Records for this task

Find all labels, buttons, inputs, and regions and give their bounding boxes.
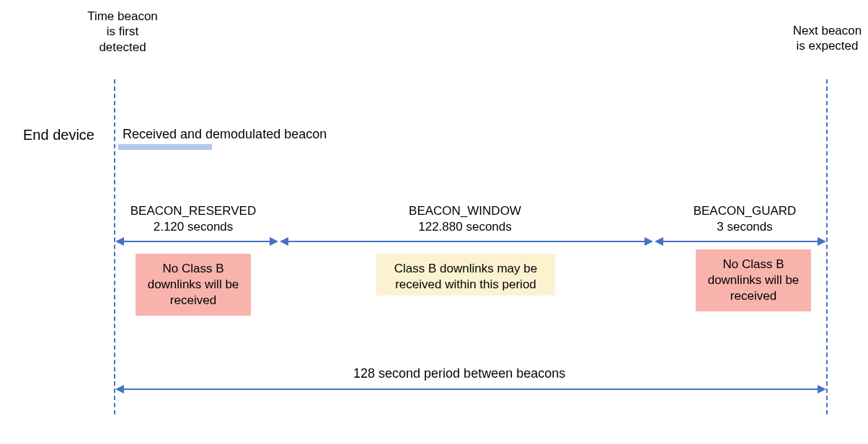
window-name: BEACON_WINDOW	[409, 204, 521, 218]
box-guard: No Class B downlinks will be received	[696, 249, 811, 311]
segment-reserved-title: BEACON_RESERVED 2.120 seconds	[121, 203, 265, 235]
window-duration: 122.880 seconds	[418, 220, 512, 234]
box-window: Class B downlinks may be received within…	[376, 254, 555, 296]
label-total-period: 128 second period between beacons	[353, 366, 565, 381]
arrow-line-reserved	[123, 241, 271, 242]
beacon-bar	[118, 144, 212, 150]
guard-duration: 3 seconds	[717, 220, 773, 234]
reserved-duration: 2.120 seconds	[154, 220, 234, 234]
dashed-line-left	[114, 79, 115, 414]
segment-window-title: BEACON_WINDOW 122.880 seconds	[350, 203, 580, 235]
arrow-right-total	[818, 385, 826, 394]
label-received-beacon: Received and demodulated beacon	[123, 127, 327, 142]
arrow-line-total	[123, 388, 819, 390]
arrow-right-reserved	[270, 237, 278, 246]
arrow-right-window	[645, 237, 653, 246]
guard-name: BEACON_GUARD	[694, 204, 797, 218]
reserved-name: BEACON_RESERVED	[130, 204, 256, 218]
label-next-beacon-expected: Next beacon is expected	[789, 23, 865, 54]
box-reserved: No Class B downlinks will be received	[136, 254, 251, 316]
arrow-right-guard	[818, 237, 826, 246]
label-time-beacon-detected: Time beacon is first detected	[83, 9, 162, 55]
label-end-device: End device	[23, 127, 94, 143]
diagram-container: Time beacon is first detected Next beaco…	[0, 0, 868, 444]
dashed-line-right	[826, 79, 828, 414]
arrow-line-guard	[662, 241, 819, 242]
segment-guard-title: BEACON_GUARD 3 seconds	[669, 203, 820, 235]
arrow-line-window	[287, 241, 646, 242]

The task
Repeat the listing word for word, and skip every picture it contains.

Answer to this problem
Find all labels, buttons, inputs, and regions and give their bounding boxes.
window-name: BEACON_WINDOW	[409, 204, 521, 218]
box-guard: No Class B downlinks will be received	[696, 249, 811, 311]
segment-reserved-title: BEACON_RESERVED 2.120 seconds	[121, 203, 265, 235]
window-duration: 122.880 seconds	[418, 220, 512, 234]
box-window: Class B downlinks may be received within…	[376, 254, 555, 296]
label-total-period: 128 second period between beacons	[353, 366, 565, 381]
arrow-line-reserved	[123, 241, 271, 242]
beacon-bar	[118, 144, 212, 150]
guard-duration: 3 seconds	[717, 220, 773, 234]
reserved-duration: 2.120 seconds	[154, 220, 234, 234]
dashed-line-left	[114, 79, 115, 414]
segment-window-title: BEACON_WINDOW 122.880 seconds	[350, 203, 580, 235]
arrow-right-total	[818, 385, 826, 394]
label-received-beacon: Received and demodulated beacon	[123, 127, 327, 142]
arrow-line-total	[123, 388, 819, 390]
arrow-right-reserved	[270, 237, 278, 246]
arrow-right-window	[645, 237, 653, 246]
guard-name: BEACON_GUARD	[694, 204, 797, 218]
reserved-name: BEACON_RESERVED	[130, 204, 256, 218]
label-next-beacon-expected: Next beacon is expected	[789, 23, 865, 54]
box-reserved: No Class B downlinks will be received	[136, 254, 251, 316]
arrow-right-guard	[818, 237, 826, 246]
label-time-beacon-detected: Time beacon is first detected	[83, 9, 162, 55]
label-end-device: End device	[23, 127, 94, 143]
diagram-container: Time beacon is first detected Next beaco…	[0, 0, 868, 444]
dashed-line-right	[826, 79, 828, 414]
arrow-line-guard	[662, 241, 819, 242]
segment-guard-title: BEACON_GUARD 3 seconds	[669, 203, 820, 235]
arrow-line-window	[287, 241, 646, 242]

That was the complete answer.